Die Grünen, die schon lange überlegt haben, wie man die Sprachzerstörung noch weiter vorantreiben kann, haben den Vorschlag begeistert aufgegriffen und beschlossen, bei allen zukünftigen Treffen auf Bundes- und auf Landesebene zuerst gemeinsam das Lied ‚Ein Stern, der deinen Namen trägt’ anzustimmen. Der Gender-Stern soll damit ganz groß rauskommen, er soll verpflichtend werden und in seinem Glanz sollen alle erstrahlen, die bisher im Schatten standen.
Der Bundesvorstand der Grünen begründet seinen Vorstoß so: „Transsexuelle, transgender und intersexuelle Personen werden so nicht mehr unsichtbar gemacht und diskriminiert.“ Gesine Agena, die frauenpolitische Sprecherin der Grünen erklärt: „Wir halten den Gender-Star für geeignet, weil er das gesamte Spektrum von Geschlechtern und Identitäten berücksichtigt.“ Na dann. Hoffentlich wird der Gender-Stern nicht so verstanden, dass damit das gesamte Spektrum von Geschlechtern und Identitäten zur bloßen Fußnote gemacht wird.
Ein Genderstar am grünen Horizont
Doch es muss dringend aufgeräumt werden. Deshalb haben die Grünen bei der letzten Bundesdelegiertenkonferenz im November 2015 folgendes beschlossen: „Wir gendern, indem wir im Regelfall den Gender-Star verwenden (Bürger*innen, Student*innen …)“ und „die weibliche Form explizit mit nennen (Bürgerinnen und Bürger, Studentinnen und Studenten …)“
Damit lichtet sich der Nebel, den die Grünen selbst geschaffen haben. Im Jahre 2013 schrieben sie noch von „BildungsverliererInnen“ und „StromverbraucherInnen“, im Jahre 2014 machten sich aber schon die „Miesmacher*innen“ und „Überwacher*innen“ bemerkbar. Der Stern setzte sich schließlich durch. Die Großschreibung wurde gekippt.
Damit war das Aus gekommen für den _Unterstrich – auch „gender-gap“ genannt – („mind the gap“). Es war auch das Aus für das Binnen-I. Traurig bin ich nicht. Mir hat das Binnen-I nie gefallen. Ich empfehle weiterhin den Browser ‚Binnen-I-be-gone’. Damit wird das lästige und überflüssige Binnen-I beseitigt. Aus der BenutzerInnenoberfläche wird wieder eine Benutzeroberfläche. Es ist aber nicht besser geworden. Mir geht es übrigens auch so, dass ich immer, wenn ich aufgeräumt habe, anschließend erst rechts nichts wiederfinde.

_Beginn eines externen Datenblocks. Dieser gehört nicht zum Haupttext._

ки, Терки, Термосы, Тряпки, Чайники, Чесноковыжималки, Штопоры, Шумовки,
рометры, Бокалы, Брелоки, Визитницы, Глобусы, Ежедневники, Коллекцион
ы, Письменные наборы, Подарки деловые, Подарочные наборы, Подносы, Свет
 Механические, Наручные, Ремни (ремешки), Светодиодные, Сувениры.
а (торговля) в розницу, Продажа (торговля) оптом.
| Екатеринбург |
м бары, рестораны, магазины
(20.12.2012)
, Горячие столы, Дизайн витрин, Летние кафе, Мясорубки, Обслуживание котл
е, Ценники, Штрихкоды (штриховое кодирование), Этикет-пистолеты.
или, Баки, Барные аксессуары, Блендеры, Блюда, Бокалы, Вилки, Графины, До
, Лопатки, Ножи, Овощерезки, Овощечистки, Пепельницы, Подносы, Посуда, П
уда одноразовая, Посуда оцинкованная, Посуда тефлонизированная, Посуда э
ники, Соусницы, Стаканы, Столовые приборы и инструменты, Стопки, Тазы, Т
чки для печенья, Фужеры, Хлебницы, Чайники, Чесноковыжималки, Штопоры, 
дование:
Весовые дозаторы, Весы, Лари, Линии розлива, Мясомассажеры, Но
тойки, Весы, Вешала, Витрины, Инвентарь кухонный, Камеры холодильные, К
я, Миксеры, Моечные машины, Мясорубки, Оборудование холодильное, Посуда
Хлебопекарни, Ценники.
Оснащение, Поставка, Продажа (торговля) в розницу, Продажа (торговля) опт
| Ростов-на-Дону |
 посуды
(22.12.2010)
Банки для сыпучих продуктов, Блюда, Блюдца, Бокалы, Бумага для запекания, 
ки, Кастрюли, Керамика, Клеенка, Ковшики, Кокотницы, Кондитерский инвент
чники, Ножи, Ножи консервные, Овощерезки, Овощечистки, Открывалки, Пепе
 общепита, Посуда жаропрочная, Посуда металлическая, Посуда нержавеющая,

So auch hier. Es wurde aufgeräumt – und damit wurde gleich ein neues Chaos erschaffen. Denn die allseits gefürchtete „-innen“-Form ist geblieben. Doch jetzt wird sie nicht mehr durch ein steil aufragendes, großes I als Neuerung kenntlich gemacht. Damit ist die ursprünglich exklusiv für das Weibliche vorgesehene „-innen“-Form unauffällig zur Grundform geworden, die alles umfasst, wie das bei den berühmten Professorinnen von Leipzig, die in Wirklichkeit Männer sind, der Fall ist.
Neulich habe ich gehört, dass die „Wählerinnenschaft der AfD hauptsächlich aus Männern besteht“. Ich habe auch schon von Rechtspopulistinnen, Wutbürgerinnen und Rassisten gehört, wenn ausschließlich alte, weiß, heterosexuelle Männer gemeint waren. Anton Hofreiter erzählt stolz von seinen „weiblichen Freundinnen“, die er hoffentlich gut von seinen männlichen Freundinnen unterscheiden kann. Aber womöglich kommt es darauf längst nicht mehr an.
Bei den Studentinnen kommt es drauf an. Die können ein „Studentenwerk“ nicht länger ertragen und bestehen auf der „neutralen“ Form „Studierendenwerk“.
Für mich hat das immer die Tristesse von GmbH, nie den Charme von CinZano.